At WeGrow, we combine the ecological and economic benefits of the kiri tree with a sustainable business concept. Because it is not only the wood of the Kiri tree that is in high demand: its positive impact on the environment and climate also make the Kiri tree a sustainable plantation crop with a future.
KThe benefits of Kiri trees
for environment and climate
Kiri trees are considered to be the most vigorous trees on the planet. In one year, Kiri trees can grow up to 6 meters, depending on the cultivation conditions. Due to their strong growth, Kiri trees bind up to 700 kg of CO2 from the atmosphere in 10 years per tree. For this reason, the kiri tree is now also referred to as a climate tree. By comparison, a beech or oak tree can only bind about 40 to 60 kg of carbon dioxide in the same period.
But the cultivation of kiri trees has even more advantages. Cultivation on agricultural land outside the forest reduces the pressure on our native and tropical forests. In addition, kiri trees tap nutrients from depths of up to 5 meters through their deep root systems. These nutrients first reach the leaves of the trees and then the soil through leaf litter in the fall. Valuable humus substance is formed and the soil is enhanced. In addition, kiri trees protect the soil from erosion and the flowering varieties provide bees and other pollinating insects with an important food source over the long flowering period of six weeks.
Sustainability in every step
With intensive research, WeGrow has bred four hybrid Kiri trees that are suitable for sustainable timber production in different parts of the world. In this way, we have helped to bring the positive characteristics and positive ecological impact to many other countries. In doing so, WeGrow’s company philosophy since its founding in 2009 has been to balance economic benefits with conservation of nature.

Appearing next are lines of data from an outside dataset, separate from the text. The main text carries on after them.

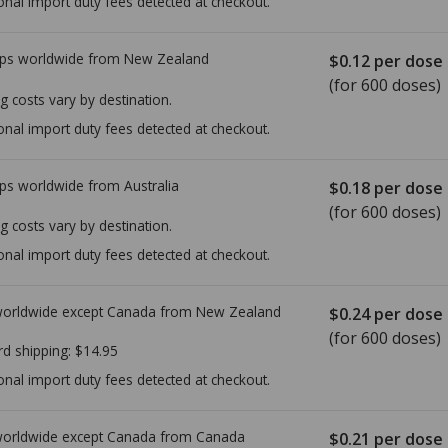
onal import duty fees detected at checkout.
ps worldwide from
New Zealand
$0.12
per dose
(for 600 doses)
g costs vary by destination.
onal import duty fees detected at checkout.
ps worldwide from
Australia
$0.18
per dose
(for 600 doses)
g costs vary by destination.
onal import duty fees detected at checkout.
worldwide except Canada from
New Zealand
$0.24
per dose
(for 600 doses)
rd shipping:
$14.95
onal import duty fees detected at checkout.
worldwide except Canada from
Canada
$0.21
per dose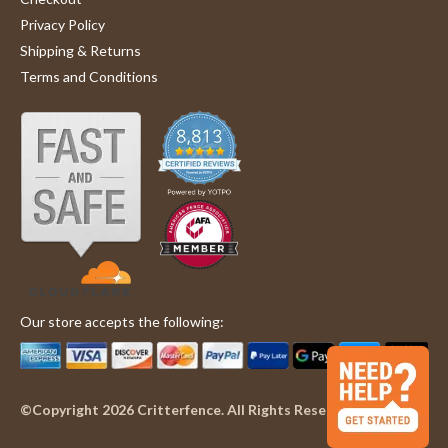
Privacy Policy
Shipping & Returns
Terms and Conditions
Our store accepts the following:
©Copyright 2026 Critterfence. All Rights Reserved.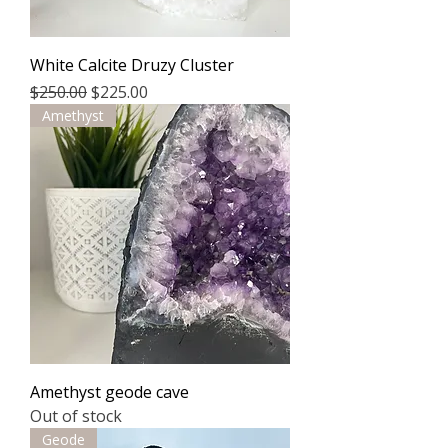
White Calcite Druzy Cluster
Regular Price
Sale Price
$250.00
$225.00
Amethyst
Amethyst geode cave
Out of stock
Geode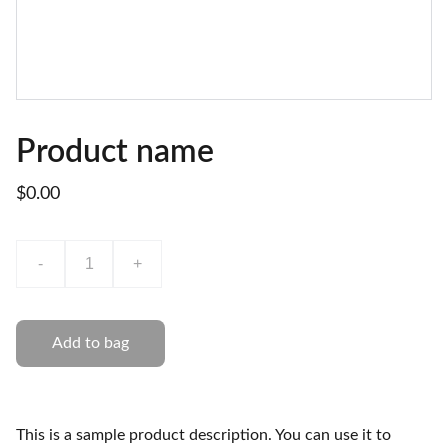
Product name
$0.00
-
+
Add to bag
This is a sample product description. You can use it to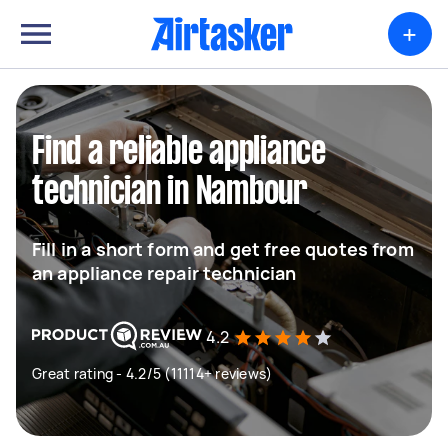
+
Find a reliable appliance
technician in Nambour
Fill in a short form and get free quotes from
an appliance repair technician
4.2
Great rating - 4.2/5 (11114+ reviews)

Thus, WeGrow is continuously working to optimize all company and production processes from the laboratory to the greenhouse to the field in terms of sustainability and environmental impact. Some examples are the use of energy-efficient LED lighting systems in the laboratory, biological crop protection by the use of beneficial insects in the greenhouse, the focus on regional value creation and short transport routes, as well as the use of mechanical processes in the field to control weed growth and the use of renewable energies in production, plantations, the sawmill and administration.